A students’ Attainment 8 was calculated following mocks in November and March. We collect current grade data twice a year and then intervene where necessary. Increasingly we are seeking to move the intervention into the classroom based on an analysis of what students do/don’t know or can/can’t do. We’ve still some way to go but please read Data and Feedback Informed Teaching and Learning if you want to know more about our approach.
Using the previous summer’s Progress 8 formula – an inaccuracy in the system that is worth living with; the Progress 8 formula will change for each of the next few years – the Attainment 8 total is converted into a progress score. This process happened at each of the two mocks and students overwhelmingly moved from left to right.
The Progress 8 Board becomes a very visual representation of some of the real strengths of this progress measure. It also helps you understand the measure in real student terms. A student can be a high achiever irrespective of their prior attainment. Students who are coasting, irrespective of whether they had high middle or lower prior attainment can be identified and supported; every young person and every grade matters. The quiet idlers are suddenly screaming out at you from the board. Those with complex lives and multiple needs stay stubbornly on the far left unless intensive support is put in and makes a difference.

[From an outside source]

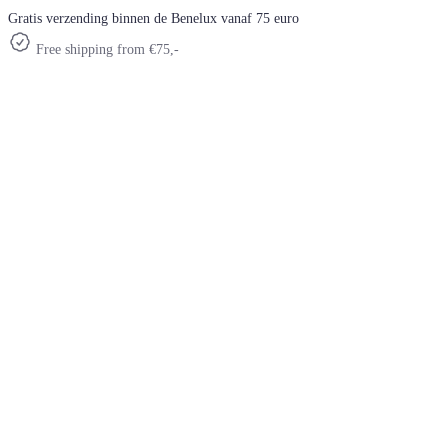
Gratis verzending binnen de Benelux vanaf 75 euro
Free shipping from €75,-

Simon wheeled the board out and chatted to staff and directors. The students’ pictures made the board very real. I like data but it doesn’t always mean a lot to every teacher; it can just be a dense impenetrable load of numbers. However, one of the smiling cherubs from their class staring out at you from the left hand side of the board, under a red negative number, is a universal alarm bell. A call to action.
The Flip Side
On the flip side of the Progress 8 Board was the standard 5+A*-CEM. Whilst Progress 8 is a decent means of assessing a school’s effectiveness, particularly if it was contextualised, it matters little to individual students. If they want to be happier, be healthier, earn more and live a little longer they need a passport to advanced levels studies and beyond. Often 5+A*-CEM is the passport so it’s still critical to track this especially for students from disadvantaged backgrounds. Too many fall out of education at this point, we need to keep them in and progressing to Level 3 studies if we are to increase social mobility. No young person gets onto Level 3 courses based on good progress alone, particularly if you are one of the many students from disadvantaged backgrounds with statistically lower attainment at the end of Key Stage 2.
I need to pay tribute to the senior leaders at St. Mary’s who spent hours putting the board together and updating it. Also credit to all the teachers and support staff who spent many, many hours supporting young people and ensuring they made as much progress as possible.
Always enjoy these posts. Always something to think about.
Is it am exercise with sufficient value for you to repeat? Would you recommend it in light of the inspection framework refocus?
I wouldn’t worry about the inspection framework (though it is now increasingly progress focused); focus on every student’s progress because it is the right thing to do. We will definitely continue this type of work. The challenge over the coming years is determining current grade for the new GCSEs as they are introduced e.g. Maths & English this year.